PK: It was certainly not what I expected. It was totally surreal. I mainly think I’m really lucky because all you can do is write to the best of your ability and hope that it finds a receptive audience. When my first book came out, there was a lot of interest in work by veterans. There was a lot of interest in the wars, and I’m grateful for that. I think there were other books that were really, really good but came out at different times and had more difficulty finding an audience. In writing, everything is so contingent. I just feel a lot of gratitude about the way things turned out.
TFO: Your first book, Redeployment, was a huge success. What made you shift to nonfiction for your latest book, Uncertain Ground?

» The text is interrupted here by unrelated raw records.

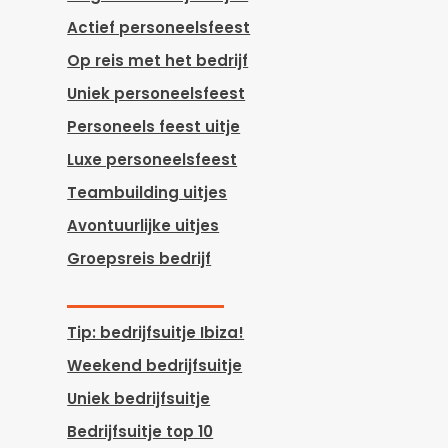
Actief personeelsfeest
Op reis met het bedrijf
Uniek personeelsfeest
Personeels feest uitje
Luxe personeelsfeest
Teambuilding uitjes
Avontuurlijke uitjes
Groepsreis bedrijf
Tip: bedrijfsuitje Ibiza!
Weekend bedrijfsuitje
Uniek bedrijfsuitje
Bedrijfsuitje top 10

PK: I’ve been writing nonfiction the whole time. The latest book is a collection of essays that I’ve been writing over the past 10 years. It’s a totally different form. In fiction, you’re trying to submerge the reader in an experience, but with nonfiction you’re making an argument. So they’re just two fundamentally different things that use the same skill sets. Some things are necessary to do via fiction, and some things are necessary to do via nonfiction. They have both been very important to me.
TFO: Who are some current veteran writers whose work you keep a close eye on?

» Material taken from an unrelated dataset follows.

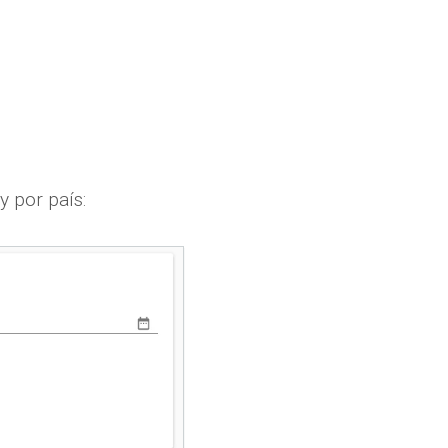
y por país:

PK: Matt Gallagher has written a couple of excellent novels: Youngblood and Empire City. Elliot Ackerman is a former Marine and is just a tremendous and extremely productive writer. Dewaine Farria’s first book, Revolutions of All Colors, was really excellent and sort of spanned a lot of the globe, including Ukraine. I’m looking forward to the next thing that he produces. There’s a ton of great veteran writers whose work is really exceptional.
TFO: What advice would you give to service members who hope to pursue a career in writing after their military service is over?
PK: I would say finding a community is really important. Also having patience. I worked on my writing for a long, long time before I had anything published. Having patience and finding the community with whom you can share work is really important.
This article first appeared in the Summer 2022 print edition of The Forward Observer as “Battlefields, Bookmarks, and Becoming a Writer.”